Weed science no longer focuses exclusively on agriculture, with applications in industrial activities like maintaining railroad rights-of-way, controlling invasive species (including aquatic weeds) in natural areas and sports/park/home lawn care

== Objectives of Weed Science ==

=== Management of particularly troublesome weeds ===
While any plant can be a weed, approximately 250 plant species are sufficiently troublesome, cosmopolitan and economically injurious to warrant targeted research into their biology to assist in their management and control. Examples of some of these troublesome weed species in North America are Palmer amaranth (Amaranthus palmeri S. Watson), common lambsquarter (Chenopodium album L.), horseweed (Erigeron canadensis L.), morningglory (Ipomoea spp.), waterhemp (Amaranthus tuberculatus (Moq.) J. D. Sauer) and common ragweed (Ambrosia artemisiifolia L.). Some weed science researchers provide extension resources for farmers and land managers by trialing a variety of weed control tools and tactics on a specific weed, publishing the results and providing recommendations for their future management.

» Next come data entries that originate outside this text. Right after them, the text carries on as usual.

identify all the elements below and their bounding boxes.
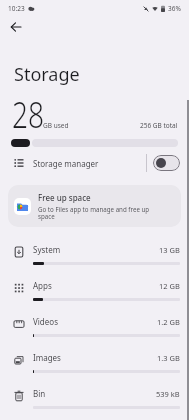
button[interactable]: Apps: [0, 271, 189, 307]
staticText: 539 kB: [156, 389, 180, 399]
staticText: 1.3 GB: [157, 353, 180, 363]
staticText: 12 GB: [159, 281, 180, 291]
button[interactable]: Storage manager: [0, 150, 189, 176]
staticText: 256 GB total: [140, 121, 178, 130]
staticText: Free up space: [38, 192, 91, 203]
staticText: 13 GB: [159, 245, 180, 255]
staticText: Go to Files app to manage and free up sp…: [38, 205, 150, 221]
staticText: Bin: [33, 388, 46, 399]
button[interactable]: Videos: [0, 307, 189, 343]
button[interactable]: [9, 20, 23, 34]
staticText: 10:23: [8, 4, 25, 13]
staticText: 36%: [168, 4, 181, 13]
staticText: System: [33, 244, 61, 255]
button[interactable]: System: [0, 235, 189, 271]
staticText: Storage manager: [33, 158, 99, 169]
staticText: GB used: [43, 121, 69, 130]
staticText: 28: [12, 90, 45, 139]
button[interactable]: Images: [0, 343, 189, 379]
staticText: Apps: [33, 280, 52, 291]
staticText: Videos: [33, 316, 58, 327]
button[interactable]: Bin: [0, 379, 189, 415]
staticText: Storage: [14, 62, 80, 87]
button[interactable]: Free up space: [8, 185, 181, 227]
staticText: 1.2 GB: [157, 317, 180, 327]
button[interactable]: [153, 155, 180, 171]
staticText: Images: [33, 352, 61, 363]
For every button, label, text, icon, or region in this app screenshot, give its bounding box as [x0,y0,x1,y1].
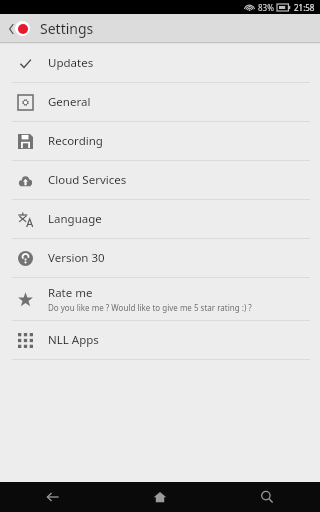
button[interactable]: Version 30 [0,239,320,278]
button[interactable]: General [0,83,320,122]
staticText: NLL Apps [48,332,99,348]
button[interactable]: Search [213,482,320,512]
button[interactable]: Rate me [0,278,320,321]
staticText: Cloud Services [48,172,127,188]
staticText: Version 30 [48,250,105,266]
staticText: Recording [48,133,103,149]
button[interactable]: Recording [0,122,320,161]
button[interactable]: NLL Apps [0,321,320,360]
staticText: 21:58 [294,2,315,13]
button[interactable]: Cloud Services [0,161,320,200]
button[interactable]: Updates [0,44,320,83]
staticText: 83% [258,2,274,13]
button[interactable]: Language [0,200,320,239]
button[interactable]: Home [106,482,213,512]
button[interactable]: Navigate up [6,15,32,41]
staticText: Do you like me ? Would like to give me 5… [48,302,252,313]
staticText: Rate me [48,285,93,301]
staticText: Settings [40,19,94,38]
staticText: Updates [48,55,94,71]
button[interactable]: Back [0,482,106,512]
staticText: General [48,94,91,110]
staticText: Language [48,211,102,227]
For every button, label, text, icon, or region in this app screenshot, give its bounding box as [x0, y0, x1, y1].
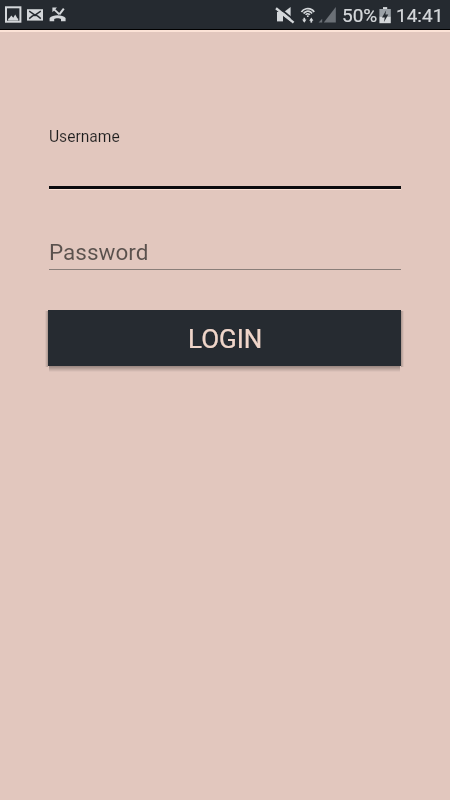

Other researchers may study the biology of weed seeds in order to determine how long weed seeds can remain viable in a soil. Much of this research is conducted at public land-grant universities.

=== Herbicide application and interaction ===
Another aspect of weed science research is concerned with generating knowledge about the active ingredients of herbicides. Specifically, evaluating the response of weeds and crops to different combinations of herbicides at varying rates, droplet sizes, and environmental conditions within different cropping systems containing different weed communities. Some herbicides become more effective when mixed together (syngerism), while other herbicide combinations reduce the overall control (antagonism). Some weed science researchers trial a variety of herbicides applications and combinations on weeds to evaluate their impact on the weeds and crops. Most of this research is conducted by private companies.

=== Herbicide fate and action ===
Another aspect of weed science is concerned with how herbicides move in the environment after they are applied. Some herbicides degrade very quickly in sunlight and can be made inactive before entering the plant while others can persist for years in the soil after they are applied, causing problems for future crops. Registering herbicides can cost hundreds of millions of dollars in order to demonstrate how the chemical moves and degrades within the environment it is applied. Most of this research is conducted by private companies in order to be able to register their products for sale.

== Professional Societies ==
Many professional societies exist for weed scientists to publish research findings and support future research. The Weed Science Society of America (WSSA) is a non-profit professional society that hosts annual conferences and regional conferences in the United States as well as provides guidance on the use of herbicides. For example, the WSSA created a categorization system of herbicides by mode of action that is adopted by all herbicide manufacturers to clearly communicate the way in which each herbicide product impacts plant physiology. By encouraging herbicide applicators to use different modes of action, this reduces the likelihood of herbicide resistant populations of weeds from occurring, thereby stewarding the long-term ability of these weed control products.

Many other professional societies exist for weed science that support the current research challenges of a given country or region. For example, the Indian Society of Weed Science, the Weed Science Society of Japan, and more.